§ EXERCISE DETAILS: Every record that follows is to be copied exactly, with the pictures omitted.

Stored entries:
··········
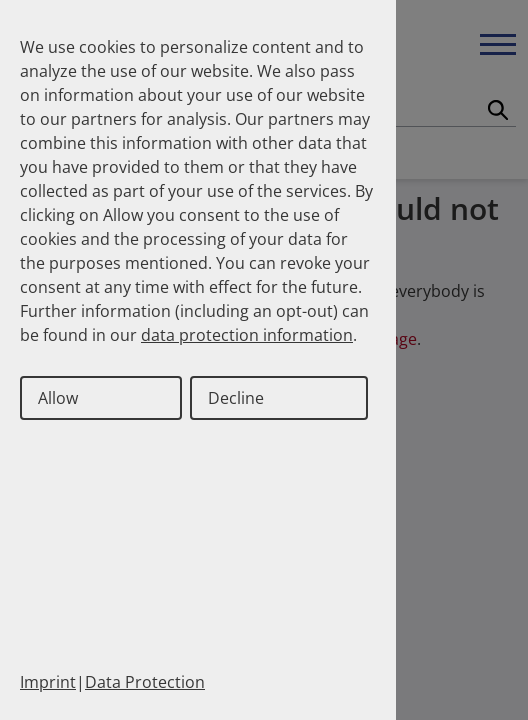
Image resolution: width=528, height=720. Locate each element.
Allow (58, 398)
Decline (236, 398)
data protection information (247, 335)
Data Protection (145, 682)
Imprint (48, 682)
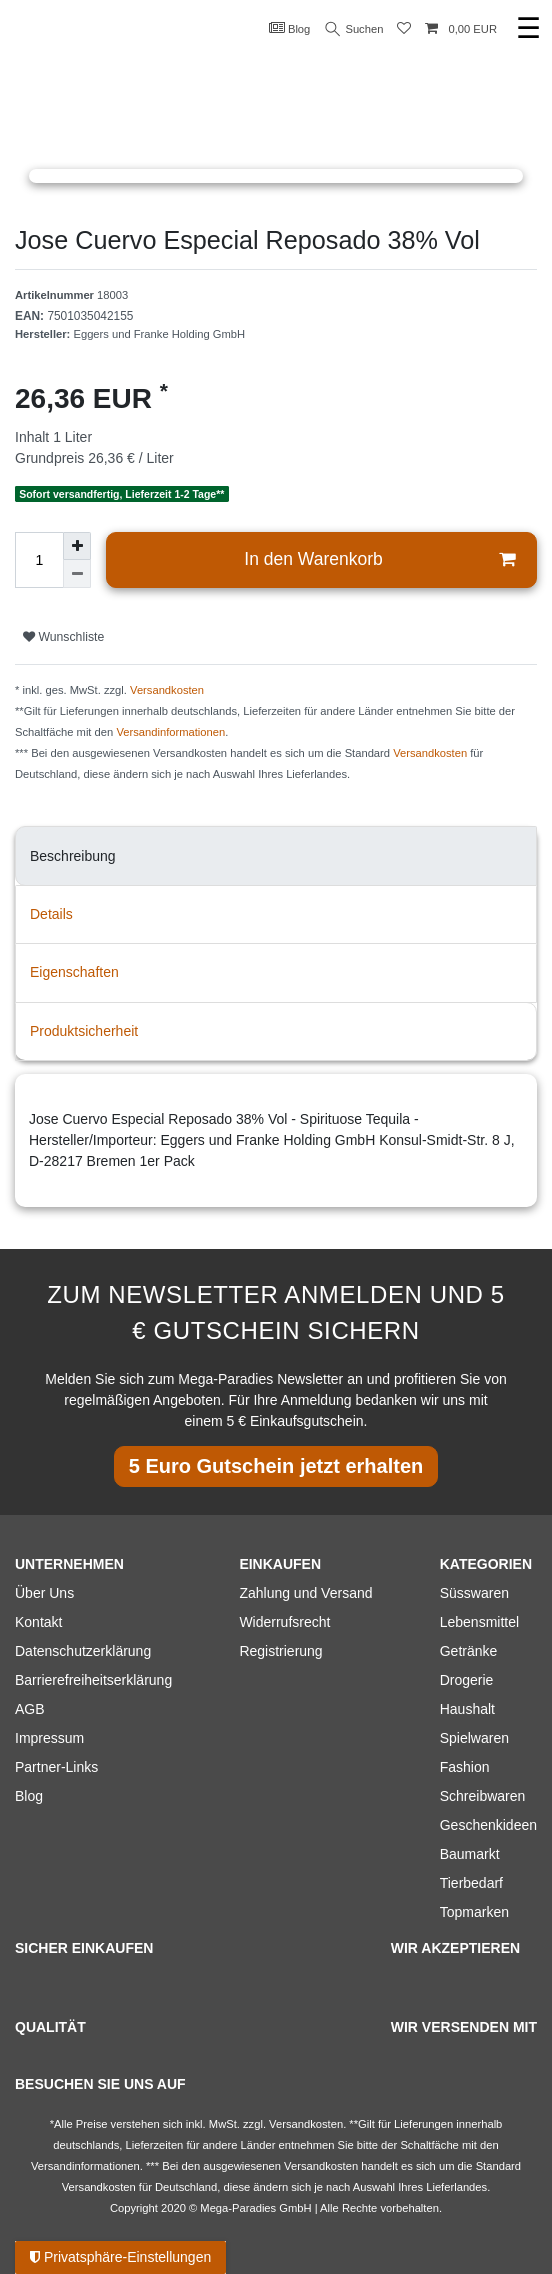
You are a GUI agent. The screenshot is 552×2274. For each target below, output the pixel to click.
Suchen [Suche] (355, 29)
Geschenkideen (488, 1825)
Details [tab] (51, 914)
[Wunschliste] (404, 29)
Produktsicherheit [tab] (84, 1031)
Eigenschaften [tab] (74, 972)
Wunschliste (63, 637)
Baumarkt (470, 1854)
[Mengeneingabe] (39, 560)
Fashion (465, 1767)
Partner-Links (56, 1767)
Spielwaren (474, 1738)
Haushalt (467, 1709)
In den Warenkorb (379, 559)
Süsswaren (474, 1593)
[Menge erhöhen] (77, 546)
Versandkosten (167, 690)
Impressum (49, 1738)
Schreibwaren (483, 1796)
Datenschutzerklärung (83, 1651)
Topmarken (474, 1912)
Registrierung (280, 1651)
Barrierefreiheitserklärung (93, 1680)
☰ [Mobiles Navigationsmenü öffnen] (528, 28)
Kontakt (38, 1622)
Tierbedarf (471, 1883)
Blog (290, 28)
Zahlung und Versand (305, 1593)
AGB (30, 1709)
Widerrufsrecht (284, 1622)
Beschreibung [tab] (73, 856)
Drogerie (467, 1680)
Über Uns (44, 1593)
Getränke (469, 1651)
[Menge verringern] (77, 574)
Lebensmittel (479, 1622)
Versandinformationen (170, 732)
··········
§ SOLUTION:
Image resolution: width=528, height=720. Locate each element.
Allow (58, 398)
Decline (236, 398)
data protection information (247, 335)
Data Protection (145, 682)
Imprint (48, 682)
You are a GUI agent. The screenshot is 552×2274. For each target below, output the pixel to click.
Suchen [Suche] (355, 29)
Geschenkideen (488, 1825)
Details [tab] (51, 914)
[Wunschliste] (404, 29)
Produktsicherheit [tab] (84, 1031)
Eigenschaften [tab] (74, 972)
Wunschliste (63, 637)
Baumarkt (470, 1854)
[Mengeneingabe] (39, 560)
Fashion (465, 1767)
Partner-Links (56, 1767)
Spielwaren (474, 1738)
Haushalt (467, 1709)
In den Warenkorb (379, 559)
Süsswaren (474, 1593)
[Menge erhöhen] (77, 546)
Versandkosten (167, 690)
Impressum (49, 1738)
Schreibwaren (483, 1796)
Datenschutzerklärung (83, 1651)
Topmarken (474, 1912)
Registrierung (280, 1651)
Barrierefreiheitserklärung (93, 1680)
☰ [Mobiles Navigationsmenü öffnen] (528, 28)
Kontakt (38, 1622)
Tierbedarf (471, 1883)
Blog (290, 28)
Zahlung und Versand (305, 1593)
AGB (30, 1709)
Widerrufsrecht (284, 1622)
Beschreibung [tab] (73, 856)
Drogerie (467, 1680)
Über Uns (44, 1593)
Getränke (469, 1651)
[Menge verringern] (77, 574)
Lebensmittel (479, 1622)
Versandinformationen (170, 732)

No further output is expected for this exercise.